Nongolfers have it wrong about Mark Twain

Blogging, like brushing one's teeth, ought to be a daily activity. The main difference is, one only needs to take two minutes; the other, if you're doing it well, can take much longer.

I'll leave it to you to guess which is which.

So I created a bit of a dilemma for myself with this blog, where I'm supposed to write about taking up the sport anew after a long layoff and making progress (or not) in a quest for a below-100 score. I don't play golf every day, you see. I don't even go to the driving range more than once a week.

To be completely frank, I only went to the driving range once, two weeks ago, since digging my clubs out of the basement.

But golf is a sport that allows lots of time for contemplation.
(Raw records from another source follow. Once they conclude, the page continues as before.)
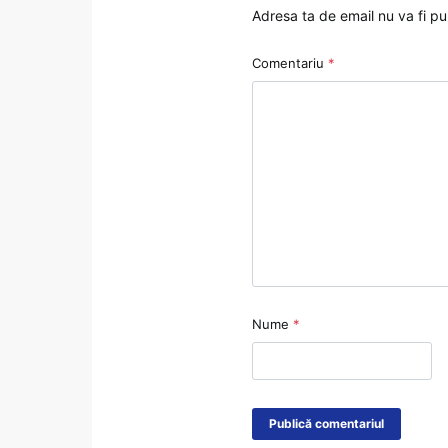
Adresa ta de email nu va fi pu
Comentariu
*
Nume
*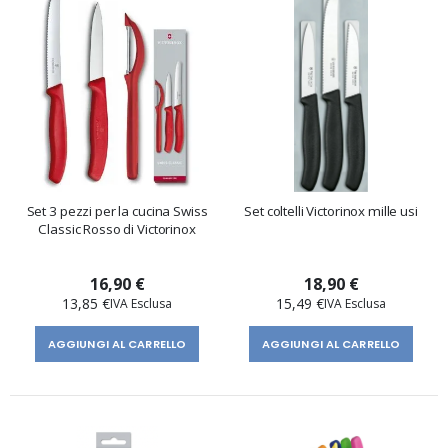
Set 3 pezzi per la cucina Swiss
Set coltelli Victorinox mille usi
Classic Rosso di Victorinox
16,90 €
18,90 €
13,85 €
15,49 €
AGGIUNGI AL CARRELLO
AGGIUNGI AL CARRELLO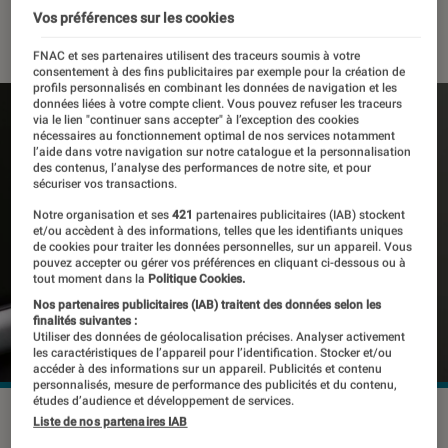
Vos préférences sur les cookies
21 avril 2022
・
Par
Johanna Godet
FNAC et ses partenaires utilisent des traceurs soumis à votre
consentement à des fins publicitaires par exemple pour la création de
profils personnalisés en combinant les données de navigation et les
données liées à votre compte client. Vous pouvez refuser les traceurs
via le lien "continuer sans accepter" à l’exception des cookies
nécessaires au fonctionnement optimal de nos services notamment
l’aide dans votre navigation sur notre catalogue et la personnalisation
des contenus, l’analyse des performances de notre site, et pour
sécuriser vos transactions.
Notre organisation et ses
421
partenaires publicitaires (IAB) stockent
et/ou accèdent à des informations, telles que les identifiants uniques
de cookies pour traiter les données personnelles, sur un appareil. Vous
pouvez accepter ou gérer vos préférences en cliquant ci-dessous ou à
tout moment dans la
Politique Cookies.
Nos partenaires publicitaires (IAB) traitent des données selon les
finalités suivantes :
Utiliser des données de géolocalisation précises. Analyser activement
les caractéristiques de l’appareil pour l’identification. Stocker et/ou
accéder à des informations sur un appareil. Publicités et contenu
personnalisés, mesure de performance des publicités et du contenu,
études d’audience et développement de services.
L'Europe veut un chargeur universel basé sur l'USB-C. Le port
Liste de nos partenaires IAB
Lightning pourrait vivre ses dernières heures.
©Pexels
When you're not on the course, it's still easy to think about golf, whether pondering The Game or simply a game in the past. (In my head I've been reliving the par I got on the front nine of Village Greens earlier this week; my best tee shot ever.) So I'm afraid, dear reader, that on the days I don't have thrilling tales of birdies and niblicks, I will share my thoughts on golfing miscellany.

Which brings me to Mark Twain.

The common belief is that America's first great humorist once said of golf that it is "a good walk spoiled." Sportswriter John Feinstein used that phrase for the title of his book about the PGA tour and you hear it from just about anyone who disparages the game.

You can see why: It's short, pithy and mildly insulting without being offensive. There's just one problem: Mark Twain probably didn't say it.

I intended to write a post about how America's first great humorist dissed the game and analyze his reasons for poking fun at golf. I'm sure they would have been fun. But some quick research convinced me that of all the quips Mark Twain made, calling golf a good walk spoiled was not one of them.

The good folks at Quote Investigator came up with some convincing evidence that the saying originated somewhere besides Twain's pen. F. W. Payn, for instance, in "Secrets of Lawn Tennis," published in 1902, referred to a jockey who said of golf that it "merely spoilt a good walk."

As Yogi Berra could sympathize with Twain. He was once (possibly mis-)quoted saying "I never said half the things I said."

I can laugh at the saying, regardless of who coined it. But since taking up the sport this second time around, I respectfully disagree with the sentiment. For all its frustration, golf has a meditative quality I didn't appreciate the first time around.

Because even for duffers and foozlers like me, the object of the game -- hit a tiny ball into a larger hole -- doesn't warrant the stress, frustration and anger that some people (me included, sometimes) get from it.

Why, after all, would you want to spoil a perfectly good walk?